### TASK PROMPT
Retype the entries exactly. Include every line.

### DATA LISTING

• • •

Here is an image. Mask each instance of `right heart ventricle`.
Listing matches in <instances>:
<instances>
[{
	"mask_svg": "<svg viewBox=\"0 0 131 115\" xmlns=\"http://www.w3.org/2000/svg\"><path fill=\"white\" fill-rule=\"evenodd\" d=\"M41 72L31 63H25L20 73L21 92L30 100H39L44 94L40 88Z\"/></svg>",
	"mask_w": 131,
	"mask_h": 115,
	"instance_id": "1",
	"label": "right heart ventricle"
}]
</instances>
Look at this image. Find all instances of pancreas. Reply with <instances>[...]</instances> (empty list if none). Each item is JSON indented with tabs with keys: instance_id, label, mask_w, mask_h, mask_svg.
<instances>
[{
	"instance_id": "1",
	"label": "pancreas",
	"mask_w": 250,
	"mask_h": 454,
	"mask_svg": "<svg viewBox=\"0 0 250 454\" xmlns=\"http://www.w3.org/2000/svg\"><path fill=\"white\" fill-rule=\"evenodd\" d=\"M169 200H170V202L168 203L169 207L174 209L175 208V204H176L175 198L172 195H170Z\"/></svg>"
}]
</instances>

• • •

### RESULT FOR THIS TASK
Here is an image. Mask each instance of `right heart ventricle`.
Listing matches in <instances>:
<instances>
[{
	"mask_svg": "<svg viewBox=\"0 0 131 115\" xmlns=\"http://www.w3.org/2000/svg\"><path fill=\"white\" fill-rule=\"evenodd\" d=\"M41 72L31 63H25L20 73L21 92L30 100H39L44 94L40 88Z\"/></svg>",
	"mask_w": 131,
	"mask_h": 115,
	"instance_id": "1",
	"label": "right heart ventricle"
}]
</instances>
Look at this image. Find all instances of pancreas. Reply with <instances>[...]</instances> (empty list if none). Each item is JSON indented with tabs with keys: instance_id, label, mask_w, mask_h, mask_svg.
<instances>
[{
	"instance_id": "1",
	"label": "pancreas",
	"mask_w": 250,
	"mask_h": 454,
	"mask_svg": "<svg viewBox=\"0 0 250 454\" xmlns=\"http://www.w3.org/2000/svg\"><path fill=\"white\" fill-rule=\"evenodd\" d=\"M169 200H170V202L168 203L169 207L174 209L175 208V204H176L175 198L172 195H170Z\"/></svg>"
}]
</instances>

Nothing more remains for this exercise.